Recognising the small number of focus groups conducted, we shared the composite journey maps with a larger group of patients with asthma and COPD from the LAH CSC.26 They confirmed that the maps are engaging and reinforced the salience of issues and themes discussed. These journey maps could similarly be used to promote dialogue with patients outside of VCH urban areas to determine whether similar patient needs exist. Patient journey maps are reported to enhance healthcare professionals' ability to empathise with patient challenges22 and could motivate behavioural changes among providers.

The focus groups had a positive group dynamic and participants shared openly. Our methodology provided efficiency in capturing and analysing patient experiences while promoting participant interaction to enrich dialogue about the range of experiences. This is an advantage of the focus group methodology.29 This focus group-based composite journey mapping approach is promising for use in enabling patient involvement in healthcare decision making.

Patient partners contributed to the appropriateness of the study design and procedures used.
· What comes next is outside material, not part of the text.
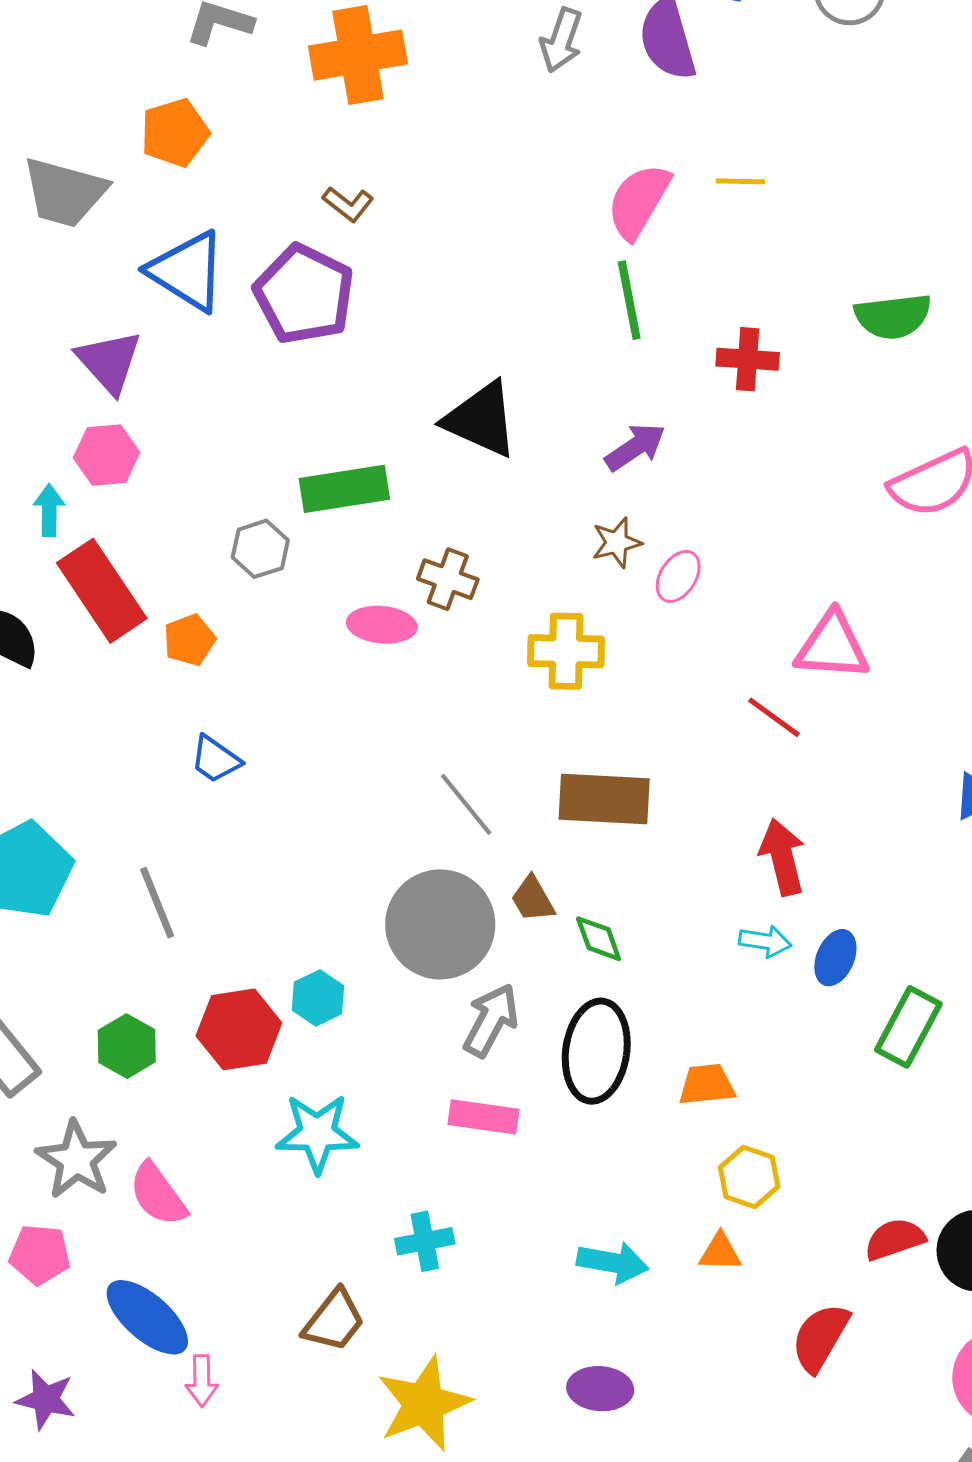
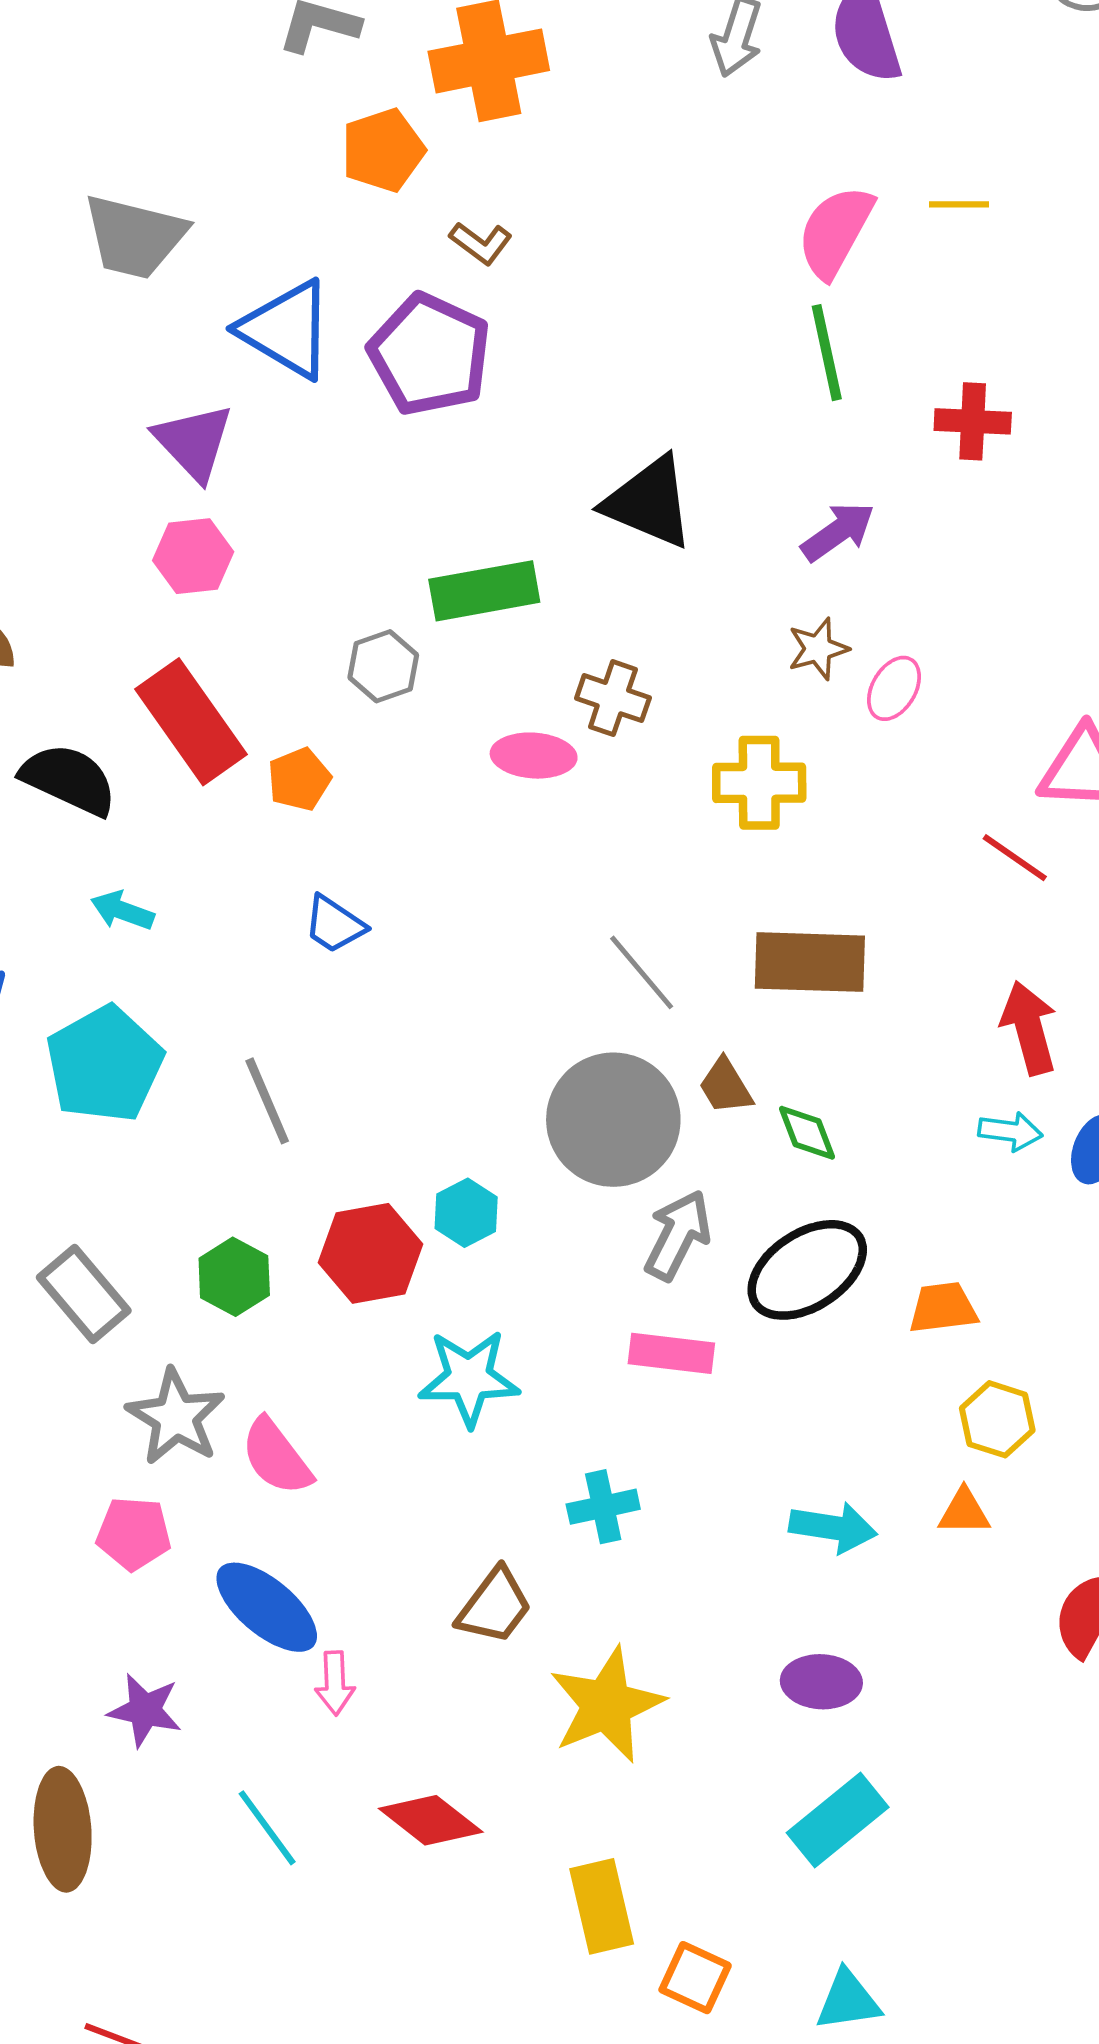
orange pentagon: (175, 133) -> (383, 150), moved
cyan arrow: (49, 510) -> (122, 911), moved, turned -69
black ellipse: (596, 1051) -> (807, 1270), turned 50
For example, they confirmed that experiences obtained in the last 5 years would likely reflect the current system of care, shared focus-group flyers in their networks and led discussion of the final journey maps with CSC members for knowledge translation.

Limitations

We generated composite journey maps rather than maps from a singular experience across the care pathway to enable consolidation of multiple experiences for each stage of care. This composite approach precluded us from identifying specific equity determinants that are associated with the divergent experiences. Various biases could impact these findings including participation bias considering our exclusion criteria. Recall bias could have impacted the details shared about experiences occurring from up to 5 years prior. Hindsight bias could introduce differences in patients’ current perception of the care they experienced and their perception of care at the time. Inherent to focus groups is the influence of dominant voices and the group steering the focus of the discussion. These might determine which experiences participants share or the intensity of the impact of experiences described. Our insights were obtained from a small proportion of patients with asthma and COPD in VCH. They are a reference for obtaining further patient perspectives on improvement opportunities throughout VCH since the region is diverse in terms of patient demographics and resources available in urban and rural communities, and patient needs may vary based on health equity determinants, comorbidities and life stages.

Conclusion

The patient experiences we obtained using group-based composite journey mapping highlight multiple challenges along the pathway of care for asthma and COPD in VCH, including inconsistent provision of supports for self-management which is vital to the management of chronic diseases like COPD. These insights can inform evaluation of current practices and policies and help formulate changes to deliver better quality healthcare.